Ladysmith Black Mambazo, another world-famous South African ensemble, was also nominated in two Grammy categories. Alas, they went home empty-handed (though they already have two Grammys to their name). But the choir's success has given another boost to South Africa's artistic image, a year after its big win at the Academy Awards, when “Tsotsi”, a movie set in Johannesburg, won the Oscar for best foreign-language film.
Sweet sounds
South African fans of classical music have reason to be cheerful: on April 1st, the Johannesburg Philharmonic Orchestra (JPO) will become the country's third state-funded orchestra (Durban and Cape Town also have ensembles). This will end years of worry over its future and mean full-time employment for the orchestra's 43 musicians, many of whom have needed second jobs.
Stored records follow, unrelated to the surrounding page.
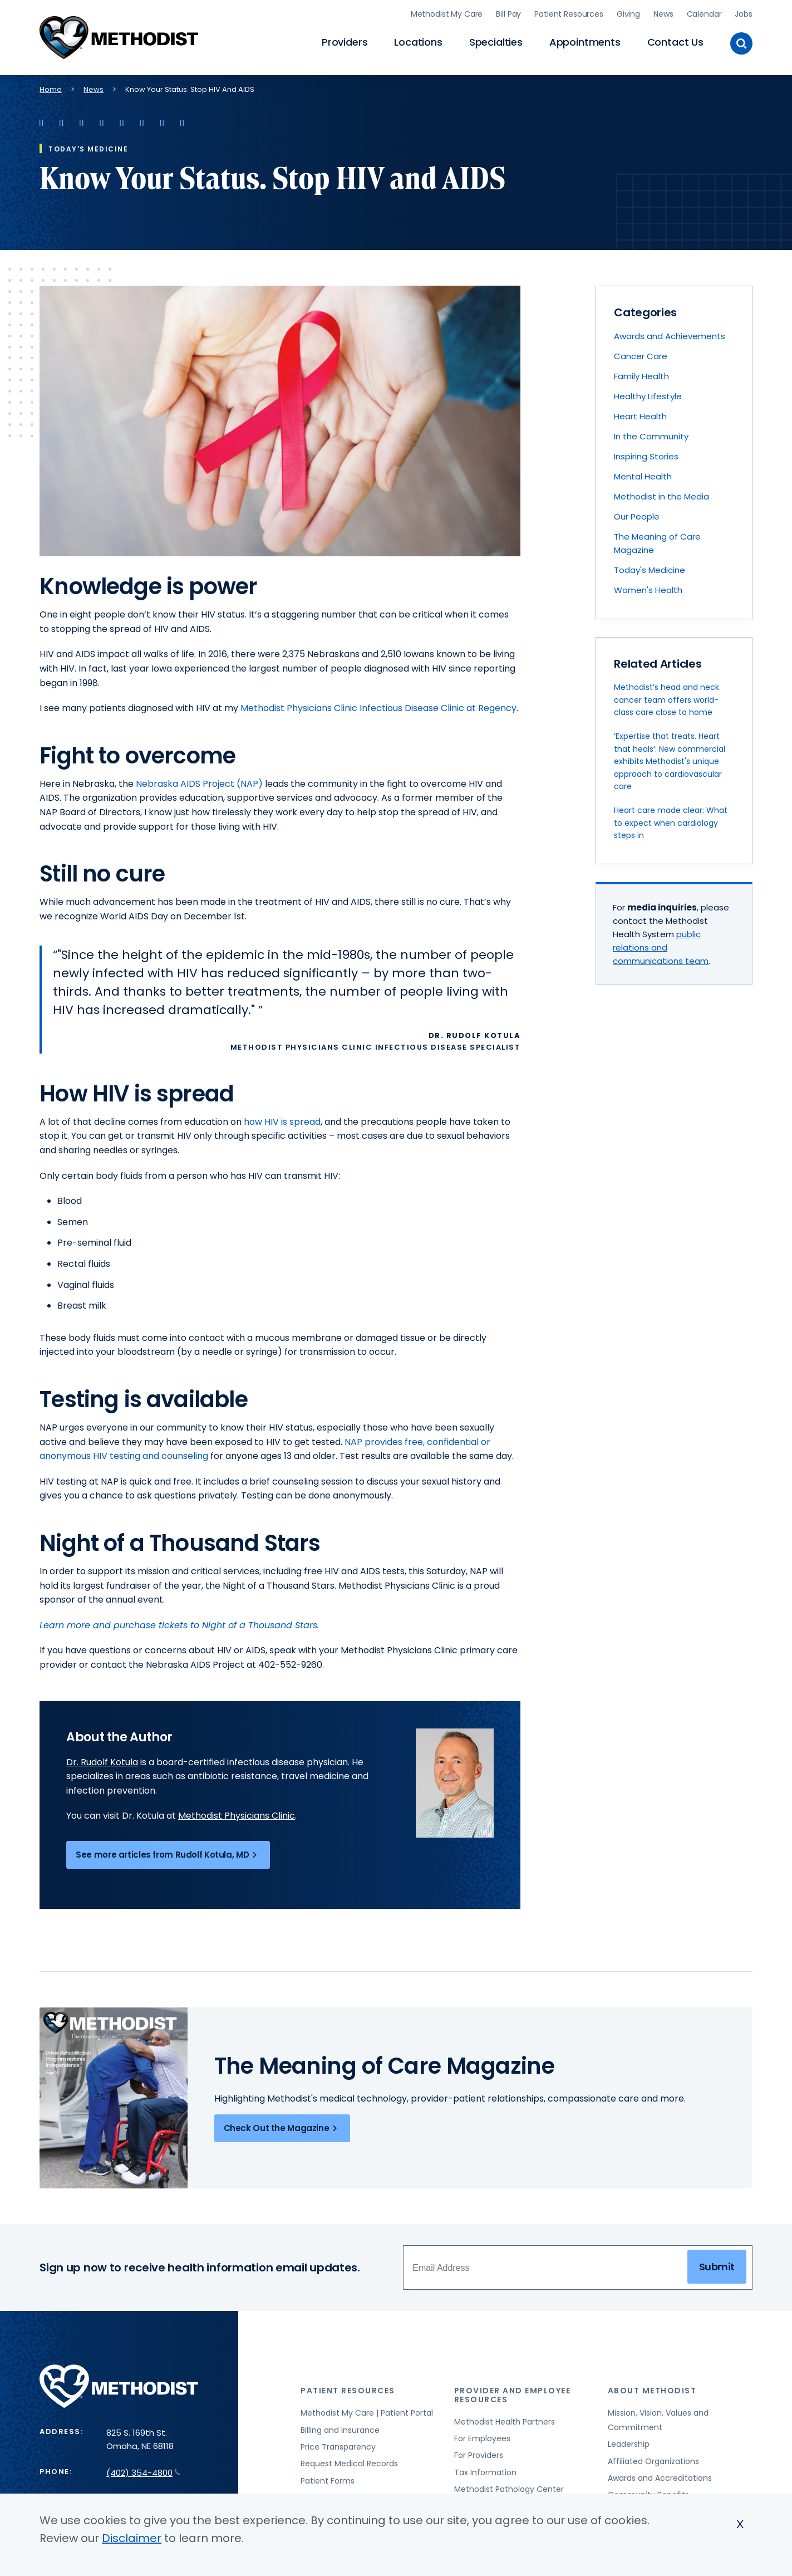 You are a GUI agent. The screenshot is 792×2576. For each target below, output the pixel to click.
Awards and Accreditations (660, 2478)
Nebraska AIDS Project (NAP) (199, 783)
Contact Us (675, 42)
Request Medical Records (349, 2463)
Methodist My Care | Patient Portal (367, 2412)
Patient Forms (328, 2480)
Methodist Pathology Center (509, 2489)
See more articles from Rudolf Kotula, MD (168, 1855)
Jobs (743, 13)
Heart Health (640, 416)
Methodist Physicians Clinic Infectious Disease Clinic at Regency (378, 708)
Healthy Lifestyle (648, 396)
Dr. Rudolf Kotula (102, 1762)
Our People (637, 516)
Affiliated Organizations (653, 2461)
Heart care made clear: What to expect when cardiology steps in (670, 823)
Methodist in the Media (661, 496)
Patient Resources (568, 13)
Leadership (629, 2444)
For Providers (478, 2455)
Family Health (641, 376)
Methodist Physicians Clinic (236, 1815)
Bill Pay (508, 13)
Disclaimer (131, 2538)
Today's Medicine (649, 570)
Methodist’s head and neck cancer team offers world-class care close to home (666, 700)
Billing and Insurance (340, 2430)
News (663, 13)
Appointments (585, 42)
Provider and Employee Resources (512, 2394)
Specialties (496, 42)
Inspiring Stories (646, 456)
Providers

The orchestra, which was created in 2000 after the demise of the National Symphony Orchestra, had been living from hand to mouth. Last year the JPO successfully approached South Africa's culture minister, Pallo Jordan, for funding. Key to its campaign was the support of Cyril Ramaphosa, one of the country's best-known businessmen, who became the JPO's patron last August.
See the JPO's website.
Catch if you can March 2007
Pieter-Dirk Uys: “Eish!”
Until March 17th 2007
Pieter-Dirk Uys is one of South Africa's most famous comics and satirists. With his new one-man show, he returns to the Market Theatre, where he staged many of his iconoclastic works, dodging censorship during apartheid. Now he targets the country's current leaders and issues, skewering black economic empowerment, the succession battle within the ruling African National Congress and Jacob Zuma, the scandal-prone former deputy president. “If P.W. Botha's government wrote me my best material during the 1980s,” says Mr Uys, “Thabo Mbeki's democratic comrades have become the best scriptwriters I could wish for.” Also expect him to revive some of his older favourites, such as his famous Evita Bezuidenhout character, a white Afrikaner socialite.